We are now ready to define our classifier. We will use a simple CNN architecture to identify each signal according to its nature, and we will create a regularised and non-regularised version of the model to compare their performance for different levels of noise in the signal.

Convolutional Neural Networks

Convolutional Neural Networks (CNNs) are a type of deep learning model that is particularly well-suited for image classification tasks. They are designed to automatically and adaptively learn spatial hierarchies of features from input data. CNNs are made up of layers that detect patterns in the input data, such as edges, shapes, and textures, and combine them to recognize more complex patterns like objects or scenes. In our case, we are using a CNN to classify signals based on their shape, which is not too dissimilar from classifying images based on their content - we are looking for patterns in the data that help us distinguish between different classes.

Regularisation improves a model’s ability to generalise by preventing it from overfitting to noise and minor fluctuations in the training data, leading to better performance on unseen data. We will use a form of regularisation called weight decay, which penalises large weights in the model.

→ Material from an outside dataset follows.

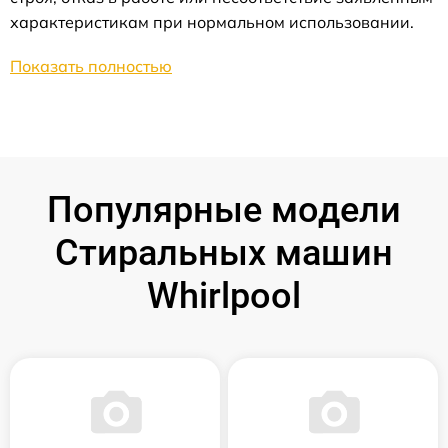
характеристикам при нормальном использовании.
Показать полностью
Популярные модели
Стиральных машин
Whirlpool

We will also use dropout to prevent the model from overfitting to the training data, and L1 regularisation in the training_step function to penalize large weights in the model.

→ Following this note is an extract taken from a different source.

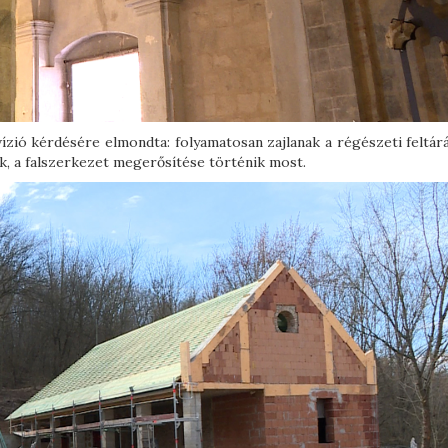
ízió kérdésére elmondta: folyamatosan zajlanak a régészeti feltár
k, a falszerkezet megerősítése történik most.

We could spend a lot of time going through the details of hyperparameters, the loss function, and the optimizer, but for now, let’s focus on the regularisation techniques we are using to improve the model’s performance and the effect they have on its ability to generalise to unseen shapes of data.

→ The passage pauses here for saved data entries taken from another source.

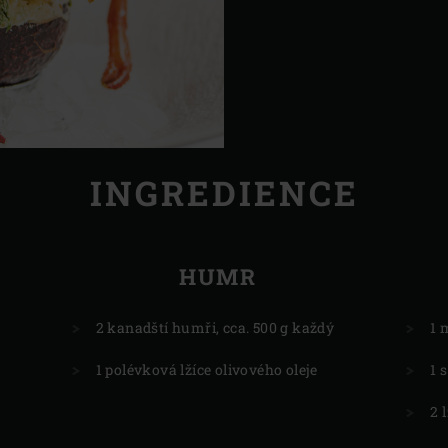
INGREDIENCE
HUMR
2 kanadští humři, cca. 500 g každý
1 
1 polévková lžíce olivového oleje
1 
2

We can summarise all these common techniques in a single diagram to help put things into perspective.

flowchart TD
    M[Model]
    L[Loss Function]
    L1((L1 Regularisation))
    L2((L2 Regularisation))
    WD((Weight Decay))
    D[Dropout]

    M -- "trained via" --> L
    L -- "includes" --> L1
    L -- "includes" --> L2
    L1 -- "penalizes absolute weights" --> M
    L2 -- "penalizes squared weights" --> M
    WD -- "penalizes weights" --> M
    D -- "randomly deactivates neurons" --> M

    classDef dblCircStyle fill:#ffcccc,stroke:#ff0000,stroke-dasharray:5,5;
    classDef rectStyle fill:#ccffcc,stroke:#008000,stroke-dasharray:5,5;

    class L1,L2,WD dblCircStyle;
    class D rectStyle;

    linkStyle 0 stroke:#1f77b4,stroke-width:2px;
    linkStyle 1 stroke:#2ca02c,stroke-dasharray:5,5,stroke-width:2px;
    linkStyle 2 stroke:#2ca02c,stroke-dasharray:5,5,stroke-width:2px;
    linkStyle 3 stroke:#d62728,stroke-dasharray:3,3,stroke-width:2px;
    linkStyle 4 stroke:#d62728,stroke-dasharray:3,3,stroke-width:2px;
    linkStyle 5 stroke:#ff7f0e,stroke-dasharray:5,5,stroke-width:2px;
    linkStyle 6 stroke:#9467bd,stroke-dasharray:5,5,stroke-width:2px;

Here’s the definition of our regularised CNN model.

Show the code

import torch
from torch import nn
import torch.nn.functional as F
import pytorch_lightning as pl

out_channels = 16
kernel_size = 5
weight_decay = 1e-4
l1_lambda = 1e-4
dropout_rate = 0.075


class CurveClassifierWithRegularisation(pl.LightningModule):
    def __init__(
        self,
        n_classes,
        seq_length,
        weight_decay=weight_decay,
        dropout_rate=dropout_rate,
        l1_lambda=l1_lambda,
    ):
        super().__init__()
        self.save_hyperparameters()  # This saves n_classes, seq_length, weight_decay, dropout_rate, and l1_lambda.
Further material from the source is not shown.